Exercise directions
From the first line to the last, retype the data below exactly.

(Saved data entries)
---*---

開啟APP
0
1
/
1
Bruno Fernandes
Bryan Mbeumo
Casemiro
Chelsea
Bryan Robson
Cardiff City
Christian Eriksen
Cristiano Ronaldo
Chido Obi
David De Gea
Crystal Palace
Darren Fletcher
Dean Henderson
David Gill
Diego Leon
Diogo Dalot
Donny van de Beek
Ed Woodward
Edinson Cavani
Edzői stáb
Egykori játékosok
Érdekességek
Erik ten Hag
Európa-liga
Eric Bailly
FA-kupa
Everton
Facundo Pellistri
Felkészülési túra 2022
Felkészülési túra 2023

---*---

Exercise solution
開啟APP
0
1
/
1
Bruno Fernandes
Bryan Mbeumo
Casemiro
Chelsea
Bryan Robson
Cardiff City
Christian Eriksen
Cristiano Ronaldo
Chido Obi
David De Gea
Crystal Palace
Darren Fletcher
Dean Henderson
David Gill
Diego Leon
Diogo Dalot
Donny van de Beek
Ed Woodward
Edinson Cavani
Edzői stáb
Egykori játékosok
Érdekességek
Erik ten Hag
Európa-liga
Eric Bailly
FA-kupa
Everton
Facundo Pellistri
Felkészülési túra 2022
Felkészülési túra 2023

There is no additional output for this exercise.